Training individuals to manipulate and control their facial expressions to conceal their real thoughts or emotions is hardly news. Actors precisely train to express feelings that they may (but in most cases don't) feel. The crucial distinction between actors who play a minor role and those referred to as "method" actors who submerge themselves so deeply into the fictional character is that they persist to "be" the fictional character even when conducting their things. By staying in character, they can provide a more realistic or convincing portrait of the persona they are supposed to be playing us. However, the method character simply expresses the facial expressions required by the script. Similarly, a variety of politicians tend to convey positive images that do not necessarily reflect their true emotions. Majority of politicians have the superior ability to adjust their facial expressions and mannerisms upon the presence of the journalists, lobbyists, constituents, or when with colleagues with whom they don't or do get along among many other situations.
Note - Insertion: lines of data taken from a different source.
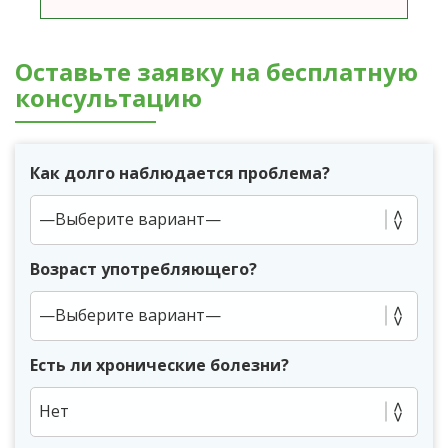
Оставьте заявку на бесплатную
консультацию
Как долго наблюдается проблема?
Возраст употребляющего?
Есть ли хронические болезни?
Нет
Politicians, as well as people who cannot develop or practice the skill of switching faces as required by the situation, are referred to as temperamental, or "grumpy" and reporters very much like to film them at their true selves.
Majority of people, time to time, tend to wear different or hypocritical faces as they interact with other individuals. For various reasons, it is necessary to present a given look to relatives, the public, business associates, and friends among others who may have not the ability to reflect our actual emotions. People conceal their feelings from others to exploit other people or processes; a way of "keeping their cards close to their chest." The skill of wearing a "poker face," for example can bring about success or failure in certain undertakings. Like the old saying about "keeping a stiff upper lip" some practiced traits like stoicism have been employed in times of adversity as a defining characteristic of the British. Many of the British have hence taken pride in their ability to conceal their emotions even through terrible experiences. In professions like politics and law, hiding your feelings from other people consequently denying them the opportunity to read your mind is a crucial component of face-to-face conversations. As human beings, we are inherently flawed. When feeling guilty, we may want to appear contrite; we may want to smile when overwhelmed by sadness. It's all dictated by the circumstances.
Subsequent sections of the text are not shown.